[GIVEN RECORDS — start]

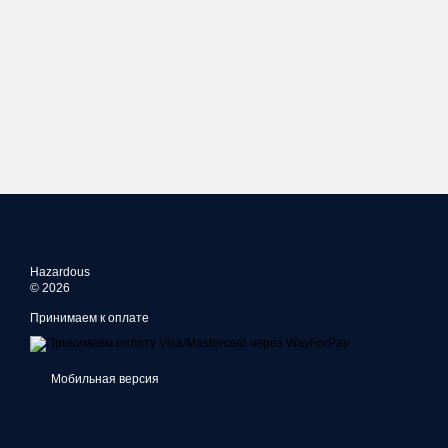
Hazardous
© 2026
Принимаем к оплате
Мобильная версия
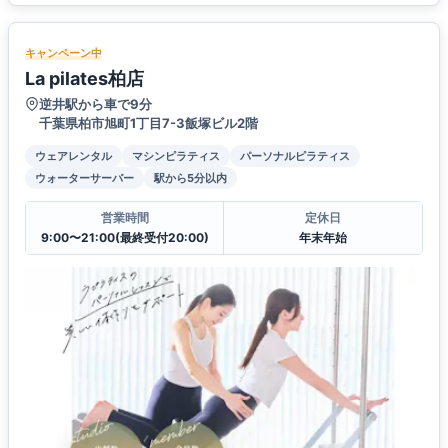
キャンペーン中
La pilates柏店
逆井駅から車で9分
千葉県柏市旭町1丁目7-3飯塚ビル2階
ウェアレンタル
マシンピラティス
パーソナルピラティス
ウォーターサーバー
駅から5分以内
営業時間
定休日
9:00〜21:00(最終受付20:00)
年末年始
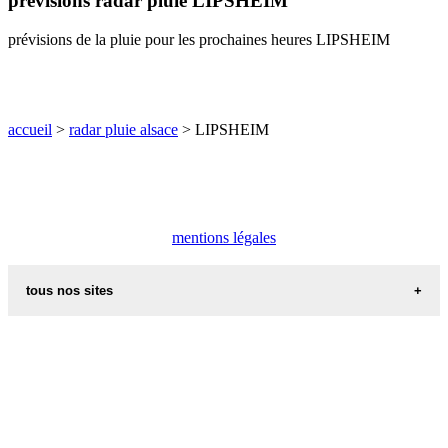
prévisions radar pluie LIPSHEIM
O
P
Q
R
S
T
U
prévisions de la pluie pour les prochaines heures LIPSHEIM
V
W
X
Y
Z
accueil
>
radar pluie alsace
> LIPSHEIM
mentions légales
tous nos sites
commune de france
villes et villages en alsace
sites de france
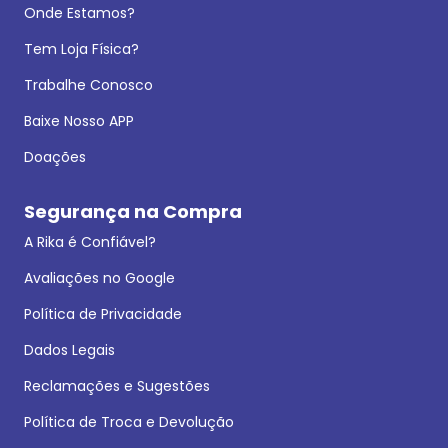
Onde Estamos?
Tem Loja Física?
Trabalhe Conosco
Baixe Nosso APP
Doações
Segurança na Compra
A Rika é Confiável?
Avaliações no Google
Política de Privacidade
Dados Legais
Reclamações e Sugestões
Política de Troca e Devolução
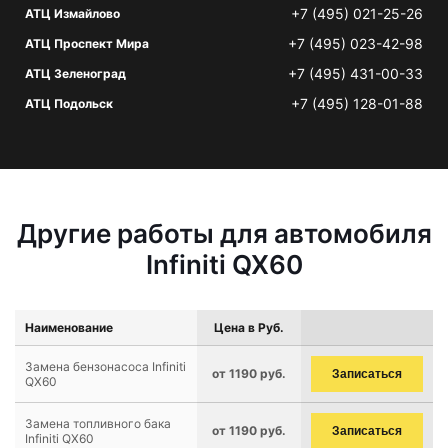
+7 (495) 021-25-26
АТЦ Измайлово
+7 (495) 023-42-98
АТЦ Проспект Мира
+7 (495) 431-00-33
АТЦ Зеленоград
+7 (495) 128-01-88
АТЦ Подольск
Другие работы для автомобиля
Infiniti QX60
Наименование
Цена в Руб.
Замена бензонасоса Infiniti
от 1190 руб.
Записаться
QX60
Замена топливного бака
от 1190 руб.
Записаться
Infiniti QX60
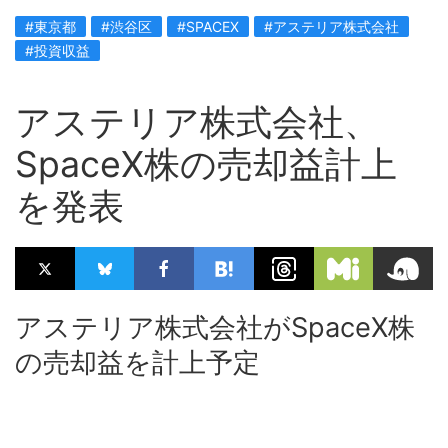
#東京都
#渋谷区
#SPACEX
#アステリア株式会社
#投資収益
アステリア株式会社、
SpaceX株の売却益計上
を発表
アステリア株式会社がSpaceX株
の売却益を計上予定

[GIVEN RECORDS — finish]

• _TASK TO COMPLETE_
Write out every line above again exactly, with the pictures left out.

• _TASK RESPONSE_
Hazardous
© 2026
Принимаем к оплате
Мобильная версия
キャンペーン中
La pilates柏店
逆井駅から車で9分
千葉県柏市旭町1丁目7-3飯塚ビル2階
ウェアレンタル
マシンピラティス
パーソナルピラティス
ウォーターサーバー
駅から5分以内
営業時間
定休日
9:00〜21:00(最終受付20:00)
年末年始
prévisions radar pluie LIPSHEIM
O
P
Q
R
S
T
U
prévisions de la pluie pour les prochaines heures LIPSHEIM
V
W
X
Y
Z
accueil
>
radar pluie alsace
> LIPSHEIM
mentions légales
tous nos sites
commune de france
villes et villages en alsace
sites de france
Onde Estamos?
Tem Loja Física?
Trabalhe Conosco
Baixe Nosso APP
Doações
Segurança na Compra
A Rika é Confiável?
Avaliações no Google
Política de Privacidade
Dados Legais
Reclamações e Sugestões
Política de Troca e Devolução
+7 (495) 021-25-26
АТЦ Измайлово
+7 (495) 023-42-98
АТЦ Проспект Мира
+7 (495) 431-00-33
АТЦ Зеленоград
+7 (495) 128-01-88
АТЦ Подольск
Другие работы для автомобиля
Infiniti QX60
Наименование
Цена в Руб.
Замена бензонасоса Infiniti
от 1190 руб.
Записаться
QX60
Замена топливного бака
от 1190 руб.
Записаться
Infiniti QX60
#東京都
#渋谷区
#SPACEX
#アステリア株式会社
#投資収益
アステリア株式会社、
SpaceX株の売却益計上
を発表
アステリア株式会社がSpaceX株
の売却益を計上予定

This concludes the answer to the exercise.